Une croissance décidée
Toucan Toco ne cherche pourtant pas de croissance exponentielle, celle qui pourrait faire vibrer toute une partie de l’écosystème. L’enjeu était que l’entreprise puisse trouver son propre rythme, sans se laisser embarquer dans un schéma de croissance dans lequel il ne se reconnaîtrait pas. " Nous sommes ravis d’avoir atteint cette croissance organique, maîtrisée et où l’équipe grandit petit à petit, avec un souci porté sur la culture de l’entreprise. Cela nous a permis de trouver notre identité dans un monde où tu es poussé en tant qu’entrepreneur à toujours lever des fonds et lever des fonds… pour pouvoir mieux valoriser ta boîte. Pour nous, c’est un projet entrepreneurial, qui est drivé par la passion de l’humain et de créer une belle aventure ".
Toucan Toco aurait d’ailleurs pu réaliser un deuxième tour de table, mais a décidé de le repousser à plus tard. En effet, selon les fondateurs, plusieurs fonds d’investissement se montreraient intéressés.. Mais cinq années d’autofinancement leur avait appris à être prudents : " En fait aujourd’hui, on n’arrive pas à dépenser notre argent. C’est quelque chose que l’on ne sait pas faire ".
Comme tout, il s’agit pourtant de quelque chose qui peut s’apprendre et Toucan Toco a maintenant monté une équipe avec une plus grande séniorité. De l’aveu de Baptiste Jourdan, cela offre une plus grande sérénité pour les fondateurs et la possibilité de préparer la suite. " Le futur de Toucan Toco, c’est les US, nous livre-t-il. On y est bien structurés depuis 2022 avec une équipe d’une vingtaine de personnes (ndlr : et quatre-vingts en France) que l’on va tripler l’année prochaine ".

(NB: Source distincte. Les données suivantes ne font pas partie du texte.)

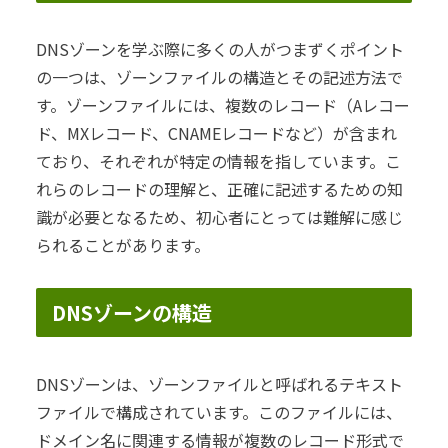
DNSゾーンを学ぶ際に多くの人がつまずくポイント
の一つは、ゾーンファイルの構造とその記述方法で
す。ゾーンファイルには、複数のレコード（Aレコー
ド、MXレコード、CNAMEレコードなど）が含まれ
ており、それぞれが特定の情報を指しています。こ
れらのレコードの理解と、正確に記述するための知
識が必要となるため、初心者にとっては難解に感じ
られることがあります。
DNSゾーンの構造
DNSゾーンは、ゾーンファイルと呼ばれるテキスト
ファイルで構成されています。このファイルには、
ドメイン名に関連する情報が複数のレコード形式で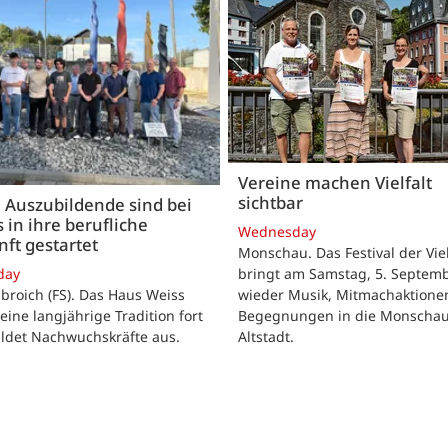
Vereine machen Vielfalt
sichtbar
 Auszubildende sind bei
 in ihre berufliche
Wednesday
ft gestartet
Monschau. Das Festival der Viel
bringt am Samstag, 5. Septemb
day
wieder Musik, Mitmachaktione
roich (FS). Das Haus Weiss
Begegnungen in die Monscha
seine langjährige Tradition fort
Altstadt.
ildet Nachwuchskräfte aus.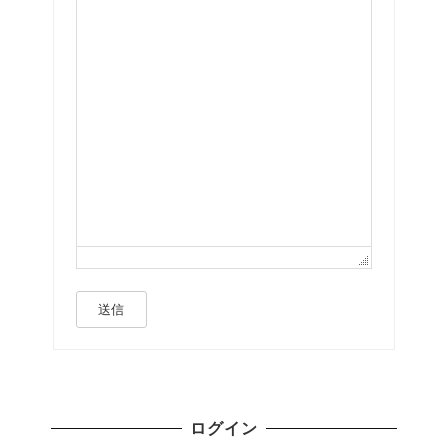
送信
ログイン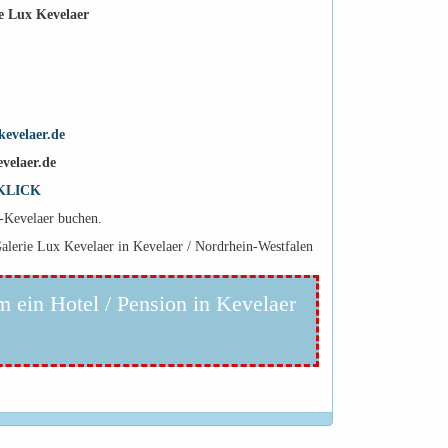
e Lux Kevelaer
evelaer.de
velaer.de
KLICK
r-Kevelaer buchen.
Galerie Lux Kevelaer in Kevelaer / Nordrhein-Westfalen
m ein Hotel / Pension in Kevelaer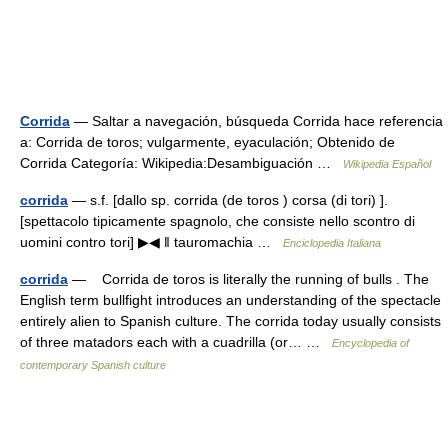
Corrida
— Saltar a navegación, búsqueda Corrida hace referencia
a: Corrida de toros; vulgarmente, eyaculación; Obtenido de
Corrida Categoría: Wikipedia:Desambiguación …
Wikipedia Español
corrida
— s.f. [dallo sp. corrida (de toros ) corsa (di tori) ].
[spettacolo tipicamente spagnolo, che consiste nello scontro di
uomini contro tori] ▶◀ ‖ tauromachia …
Enciclopedia Italiana
corrida
— Corrida de toros is literally the running of bulls . The
English term bullfight introduces an understanding of the spectacle
entirely alien to Spanish culture. The corrida today usually consists
of three matadors each with a cuadrilla (or… …
Encyclopedia of
contemporary Spanish culture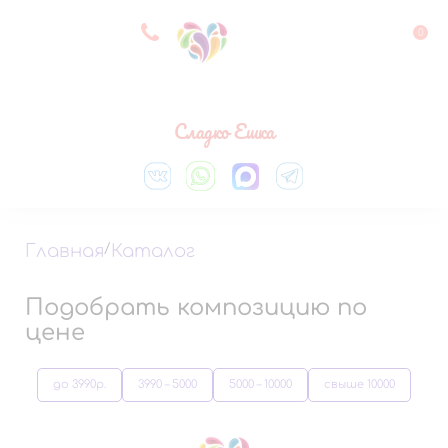
8 927 083 33 05
0
Выберите город
Сладко Ешка
Главная
/
Каталог
Подобрать композицию по
цене
до 3990р.
3990 – 5000
5000 – 10000
свыше 10000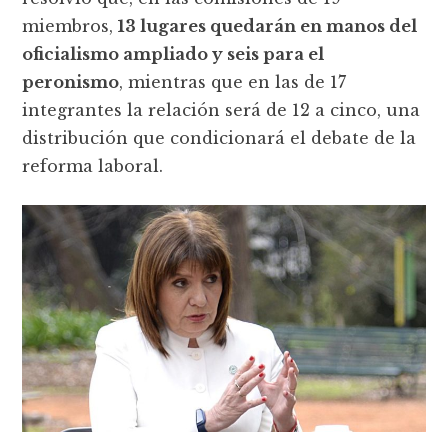
miembros,
13 lugares quedarán en manos del
oficialismo ampliado y seis para el
peronismo
, mientras que en las de 17
integrantes la relación será de 12 a cinco, una
distribución que condicionará el debate de la
reforma laboral.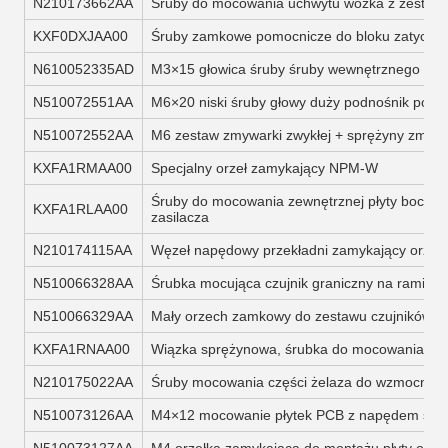
N210173662AA
Śruby do mocowania uchwytu wózka z zestawe
KXF0DXJAA00
Śruby zamkowe pomocnicze do bloku zatyczk
N610052335AD
M3×15 głowica śruby śruby wewnętrznego po
N510072551AA
M6×20 niski śruby głowy duży podnośnik podł
N510072552AA
M6 zestaw zmywarki zwykłej + sprężyny zmywa
KXFA1RMAA00
Specjalny orzeł zamykający NPM-W
Śruby do mocowania zewnętrznej płyty boczne
KXFA1RLAA00
zasilacza
N210174115AA
Węzeł napędowy przekładni zamykający orze
N510066328AA
Śrubka mocująca czujnik graniczny na ramie 
N510066329AA
Mały orzech zamkowy do zestawu czujników poz
KXFA1RNAA00
Wiązka sprężynowa, śrubka do mocowania, sz
N210175022AA
Śruby mocowania części żelaza do wzmocnie
N510073126AA
M4×12 mocowanie płytek PCB z napędem sk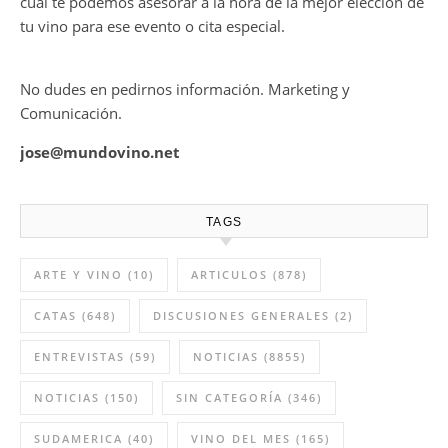
cual te podemos asesorar a la hora de la mejor elección de
tu vino para ese evento o cita especial.
No dudes en pedirnos información. Marketing y
Comunicación.
jose@mundovino.net
TAGS
ARTE Y VINO
(10)
ARTICULOS
(878)
CATAS
(648)
DISCUSIONES GENERALES
(2)
ENTREVISTAS
(59)
NOTICIAS
(8855)
NOTICIAS
(150)
SIN CATEGORÍA
(346)
SUDAMERICA
(40)
VINO DEL MES
(165)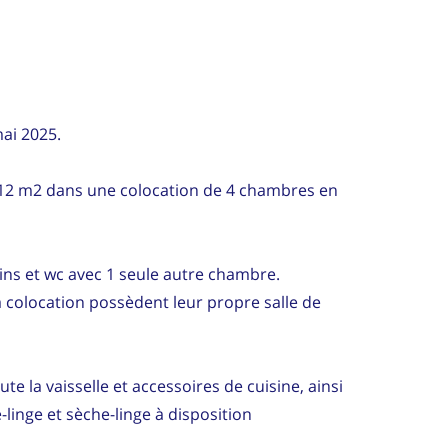
mai 2025.
12 m2 dans une colocation de 4 chambres en
ins et wc avec 1 seule autre chambre.
 colocation possèdent leur propre salle de
te la vaisselle et accessoires de cuisine, ainsi
-linge et sèche-linge à disposition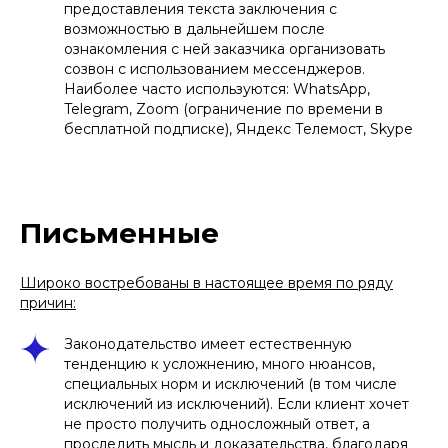
Halsa
предоставления текста заключения с
возможностью в дальнейшем после
Работаем с фирмой с момента
ознакомления с ней заказчика организовать
основания. Несмотря на то, что в
настоящий момент у нас уже более ста
созвон с использованием мессенджеров.
сотрудников, мы все равно продолжаем
Наиболее часто используются: WhatsApp,
пользоваться консультациями "Афонин,
Telegram, Zoom (ограничение по времени в
Божор и партнёры"
бесплатной подписке), Яндекс Телемост, Skype
Письменные
Платформа Happy Inc
За весь период обслуживания команда
Широко востребованы в настоящее время по ряду
"Афонин, Божор и партнеры" показала
причин:
способность ответственно подходить к
поставленным задачам, качественно и в
Законодательство имеет естественную
установленные сроки оказывать
квалифицированную юридическую
тенденцию к усложнению, много нюансов,
помощь
специальных норм и исключений (в том числе
исключений из исключений). Если клиент хочет
не просто получить односложный ответ, а
проследить мысль и доказательства, благодаря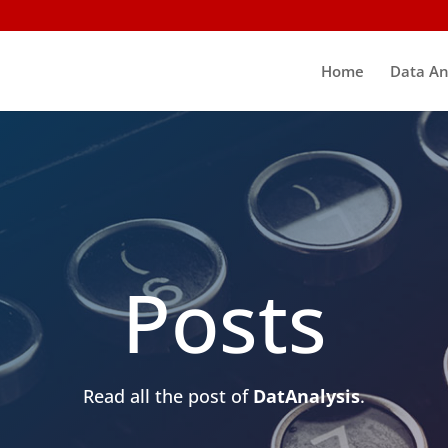
Home
Data An
Posts
Read all the post of
DatAnalysis
.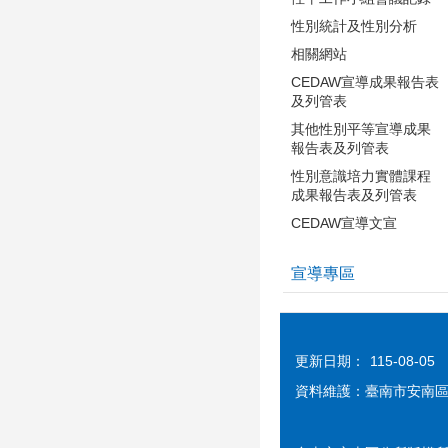
性別統計及性別分析
相關網站
CEDAW宣導成果報告表
及列管表
其他性別平等宣導成果
報告表及列管表
性別意識培力實體課程
成果報告表及列管表
CEDAW宣導文宣
宣導專區
更新日期：
115-08-05
資料維護：臺南市安南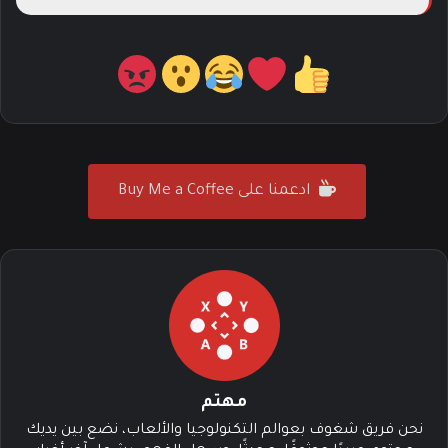
ادعمنا على Buy Me a Coffee
مهتم
نحن فريق شغوف بعوالم التكنولوجيا والألعاب، نضع بين يديك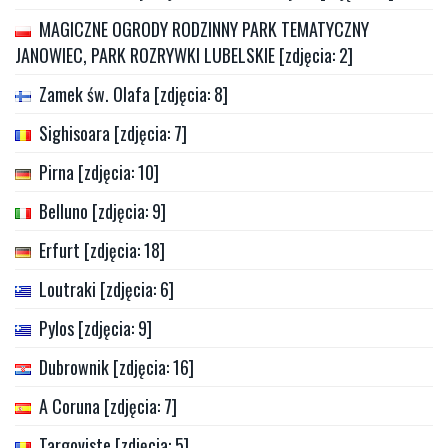
MAGICZNE OGRODY RODZINNY PARK TEMATYCZNY
JANOWIEC, PARK ROZRYWKI LUBELSKIE [zdjęcia: 2]
Zamek św. Olafa [zdjęcia: 8]
Sighisoara [zdjęcia: 7]
Pirna [zdjęcia: 10]
Belluno [zdjęcia: 9]
Erfurt [zdjęcia: 18]
Loutraki [zdjęcia: 6]
Pylos [zdjęcia: 9]
Dubrownik [zdjęcia: 16]
A Coruna [zdjęcia: 7]
Targoviste [zdjęcia: 5]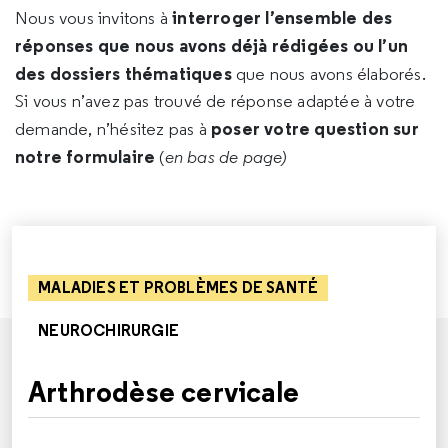
interroger l’ensemble des
Nous vous invitons à
réponses que nous avons déjà rédigées ou l’un
des dossiers thématiques
que nous avons élaborés.
Si vous n’avez pas trouvé de réponse adaptée à votre
poser votre question sur
demande, n’hésitez pas à
notre formulaire
(
en bas de page)
MALADIES ET PROBLÈMES DE SANTÉ
NEUROCHIRURGIE
Arthrodèse cervicale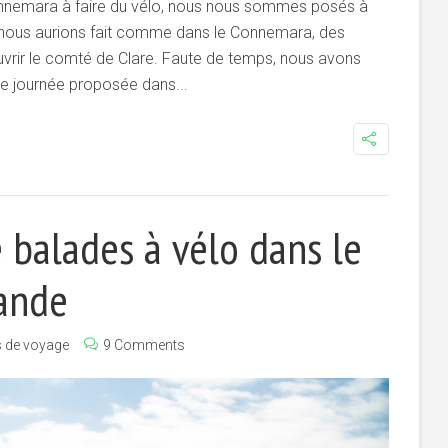
onnemara à faire du vélo, nous nous sommes posés à
, nous aurions fait comme dans le Connemara, des
uvrir le comté de Clare. Faute de temps, nous avons
ne journée proposée dans...
 balades à vélo dans le
ande
s de voyage
9 Comments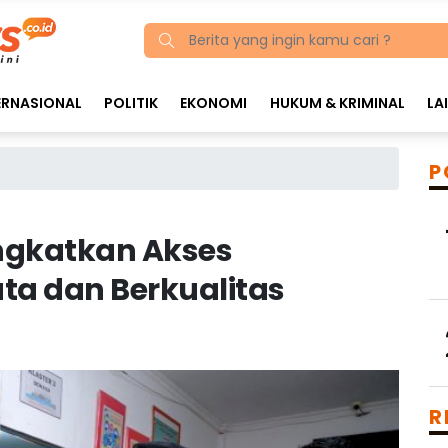
ERNASIONAL
POLITIK
EKONOMI
HUKUM & KRIMINAL
LA
P
ngkatkan Akses
ta dan Berkualitas
R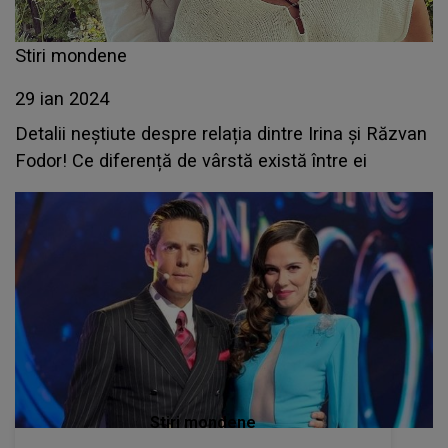
Stiri mondene
29 ian 2024
Detalii neștiute despre relația dintre Irina și Răzvan
Fodor! Ce diferență de vârstă există între ei
Stiri mondene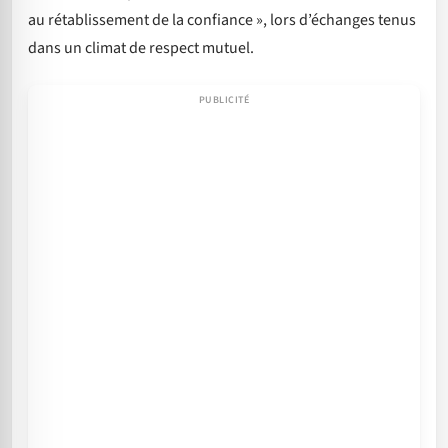
au rétablissement de la confiance », lors d’échanges tenus
dans un climat de respect mutuel.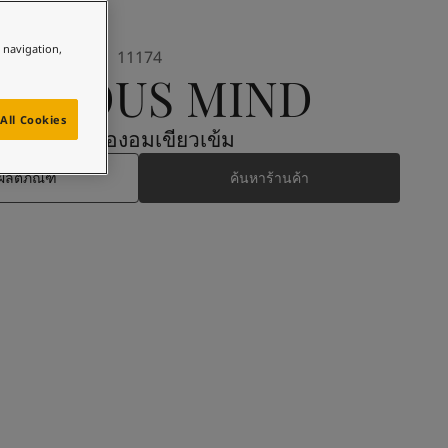
e navigation,
11174
URIOUS MIND
All Cookies
มีสีเหลืองอมเขียวเข้ม
ผลิตภัณฑ์
ค้นหาร้านค้า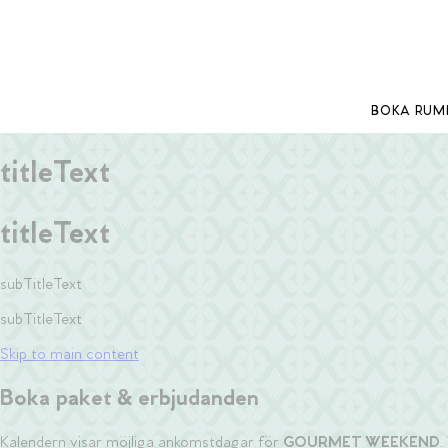
BOKA RUM
titleText
titleText
subTitleText
subTitleText
Skip to main content
Boka paket & erbjudanden
Kalendern visar möjliga ankomstdagar för
GOURMET WEEKEND
.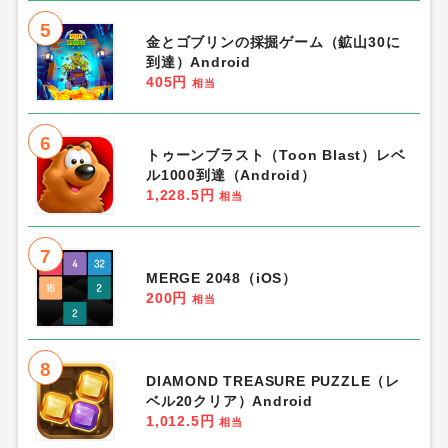
5
金とゴブリンの採掘ゲーム（鉱山30に
到達）Android
405円
相当
6
トゥーンブラスト（Toon Blast）レベ
ル1000到達（Android）
1,228.5円
相当
7
MERGE 2048（iOS）
200円
相当
8
DIAMOND TREASURE PUZZLE（レ
ベル20クリア）Android
1,012.5円
相当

Le challenge en Europe est différent. Toucan Toco aurait atteint un stade de maturité où les clients qui leur font confiance depuis quatre ans et plus, viennent déployer la solution beaucoup plus largement dans leurs équipes.
Baptiste Journan illustre ce point en citant des clients qui ont démarré avec 100 à 500 licences, et qui souscrivent aujourd’hui plus de 10.000 licences, pour offrir l’outil à une vaste partie de leurs collaborateurs. " Aujourd'hui, on est vraiment une bonne PME parce que l’on fait de la croissance et que l’on crame très peu de cash. En fait, depuis deux ans, on est revenu à une efficience qui pourrait nous permettre de repartir en mode bootstrap dès l’année prochaine. On est break even et aujourd'hui, cela nous laisse aussi cette marge de manœuvre de dire que l’on peut revenir à ce qu'on sait très bien faire dans un marché où il est très difficile de passer une série B en ce moment ".